Who this is for: non-technical CEO's, founders, and entrepreneurs.
Why you should read it: to lay the right foundation for your MVP.
For a while, it seemed like everyone went mad over the lean startup approach and Minimum Viable Products. News aggregators are still buzzing with success stories and case studies of companies like Dropbox, Twitter, and Uber who nailed their MVPs and turned them into billion-dollar empires. Entrepreneurs are living by the quotes of evangelists like Guy Kawasaki and Steve Blank, and hoping to hit the next startup lottery.
With all the hype around the MVP, there seems to be a giant gap in understanding of the actual term and the development process itself. In this post, I'm going to cover some of the cornerstones and misconceptions of the MVP, coming from someone who worked at a company that also got swept up in the beautiful idea of lean startup methodology. Ideally, anyone reading this should walk away with a series of red flags to think about when deciding to build an MVP.
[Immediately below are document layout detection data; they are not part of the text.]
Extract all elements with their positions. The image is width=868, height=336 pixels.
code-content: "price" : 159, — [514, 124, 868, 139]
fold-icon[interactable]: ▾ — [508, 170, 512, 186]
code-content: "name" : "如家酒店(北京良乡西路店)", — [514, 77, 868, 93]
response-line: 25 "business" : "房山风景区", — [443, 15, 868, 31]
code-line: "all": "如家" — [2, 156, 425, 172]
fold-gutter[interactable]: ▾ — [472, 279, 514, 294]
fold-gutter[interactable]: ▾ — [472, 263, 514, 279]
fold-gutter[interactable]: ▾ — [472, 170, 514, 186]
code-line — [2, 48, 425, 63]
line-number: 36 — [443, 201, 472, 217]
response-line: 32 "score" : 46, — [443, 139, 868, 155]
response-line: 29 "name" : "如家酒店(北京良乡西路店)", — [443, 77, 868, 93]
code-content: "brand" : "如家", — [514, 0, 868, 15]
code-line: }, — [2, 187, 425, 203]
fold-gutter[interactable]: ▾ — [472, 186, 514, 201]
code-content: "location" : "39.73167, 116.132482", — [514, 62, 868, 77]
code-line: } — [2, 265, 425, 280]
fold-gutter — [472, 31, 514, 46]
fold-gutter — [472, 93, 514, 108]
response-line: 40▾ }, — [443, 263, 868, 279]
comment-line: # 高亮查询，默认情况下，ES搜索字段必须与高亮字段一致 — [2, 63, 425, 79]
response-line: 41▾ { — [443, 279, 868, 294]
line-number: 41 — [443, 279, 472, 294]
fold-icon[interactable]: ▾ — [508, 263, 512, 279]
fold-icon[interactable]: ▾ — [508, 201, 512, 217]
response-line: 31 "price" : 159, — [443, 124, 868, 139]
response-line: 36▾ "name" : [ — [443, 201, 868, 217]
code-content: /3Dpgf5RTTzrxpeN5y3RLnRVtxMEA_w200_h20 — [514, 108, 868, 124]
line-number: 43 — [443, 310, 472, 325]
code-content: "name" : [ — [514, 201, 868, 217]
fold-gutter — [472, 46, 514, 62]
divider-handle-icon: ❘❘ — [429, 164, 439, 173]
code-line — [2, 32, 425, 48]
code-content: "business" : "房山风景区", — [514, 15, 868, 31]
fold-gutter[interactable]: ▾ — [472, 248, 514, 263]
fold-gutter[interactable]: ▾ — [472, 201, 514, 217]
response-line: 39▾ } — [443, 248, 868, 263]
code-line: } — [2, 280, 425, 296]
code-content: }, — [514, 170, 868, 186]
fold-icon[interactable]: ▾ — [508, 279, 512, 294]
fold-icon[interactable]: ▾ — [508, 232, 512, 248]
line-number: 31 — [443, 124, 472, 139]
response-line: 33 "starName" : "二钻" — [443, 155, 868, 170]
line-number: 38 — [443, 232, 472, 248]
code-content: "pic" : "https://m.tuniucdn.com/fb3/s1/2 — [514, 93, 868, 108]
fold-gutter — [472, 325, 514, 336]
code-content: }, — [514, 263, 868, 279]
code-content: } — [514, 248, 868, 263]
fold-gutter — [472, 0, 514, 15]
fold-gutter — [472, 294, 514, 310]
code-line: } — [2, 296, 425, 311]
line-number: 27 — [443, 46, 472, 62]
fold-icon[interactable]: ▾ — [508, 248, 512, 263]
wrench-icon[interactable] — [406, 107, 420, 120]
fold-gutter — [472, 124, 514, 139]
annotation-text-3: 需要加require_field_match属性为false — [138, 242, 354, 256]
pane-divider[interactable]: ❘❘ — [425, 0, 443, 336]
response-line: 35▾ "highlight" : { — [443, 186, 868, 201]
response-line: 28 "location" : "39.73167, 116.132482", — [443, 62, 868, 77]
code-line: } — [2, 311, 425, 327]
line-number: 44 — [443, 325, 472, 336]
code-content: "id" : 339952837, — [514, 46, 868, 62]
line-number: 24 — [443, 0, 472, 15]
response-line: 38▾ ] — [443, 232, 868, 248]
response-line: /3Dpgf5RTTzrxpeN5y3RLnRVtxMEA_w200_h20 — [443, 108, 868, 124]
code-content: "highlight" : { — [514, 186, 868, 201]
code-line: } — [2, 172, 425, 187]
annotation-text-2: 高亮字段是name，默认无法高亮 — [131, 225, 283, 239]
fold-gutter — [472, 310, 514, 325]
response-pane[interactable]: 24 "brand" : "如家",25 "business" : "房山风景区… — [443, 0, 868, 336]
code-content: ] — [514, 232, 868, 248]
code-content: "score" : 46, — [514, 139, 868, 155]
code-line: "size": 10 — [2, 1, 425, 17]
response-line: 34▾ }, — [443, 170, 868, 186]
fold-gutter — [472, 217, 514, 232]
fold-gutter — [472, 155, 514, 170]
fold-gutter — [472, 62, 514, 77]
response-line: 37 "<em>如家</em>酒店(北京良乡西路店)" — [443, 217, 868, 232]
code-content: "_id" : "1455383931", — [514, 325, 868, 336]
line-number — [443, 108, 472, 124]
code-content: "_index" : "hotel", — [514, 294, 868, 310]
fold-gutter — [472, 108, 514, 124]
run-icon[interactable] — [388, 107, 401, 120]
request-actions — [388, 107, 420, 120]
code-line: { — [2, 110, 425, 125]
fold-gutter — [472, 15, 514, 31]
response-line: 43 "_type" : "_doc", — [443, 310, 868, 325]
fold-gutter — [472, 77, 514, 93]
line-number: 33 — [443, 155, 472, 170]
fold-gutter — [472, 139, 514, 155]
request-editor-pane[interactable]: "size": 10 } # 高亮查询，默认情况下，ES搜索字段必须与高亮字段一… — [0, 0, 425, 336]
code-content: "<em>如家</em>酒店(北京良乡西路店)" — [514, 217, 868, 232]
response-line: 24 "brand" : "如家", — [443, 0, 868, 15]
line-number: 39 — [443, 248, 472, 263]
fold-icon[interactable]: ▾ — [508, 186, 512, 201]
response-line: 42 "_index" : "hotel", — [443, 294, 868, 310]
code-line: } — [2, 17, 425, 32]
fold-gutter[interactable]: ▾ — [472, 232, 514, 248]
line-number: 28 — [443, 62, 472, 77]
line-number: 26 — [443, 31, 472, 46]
MVP is not about creating a cheap product
One common misconception is that the MVP is just a shoddy version of your product. In reality, an MVP is not some low budget version of your product with chopped off features that you can market ASAP. Consider the MVP as a smart experiment, a stepping stone to your future product that will help you validate your idea in the market and test your value proposition. The MVP may be incomplete, but never of low-quality. If you ship a shoddy MVP, your feedback will be based around the flaws of the MVP, not the idea itself. So, to get quality feedback, make sure to deliver a flawless MVP.
Often times, founders get stuck on the “minimum” part of the MVP and ignore the “viable”, which in itself is the key component of the process. Minimum stands for the fundamental feature, or a set of features that are central to your product. Viable means something that provides value to a customer in a way that makes sense for your business. If your idea doesn't bring value to the user, it's not viable. If it provides value to the customer, but not your business, then you need to reevaluate it. If your idea brings value to the customer and is feasible for your business - congrats, you nailed it.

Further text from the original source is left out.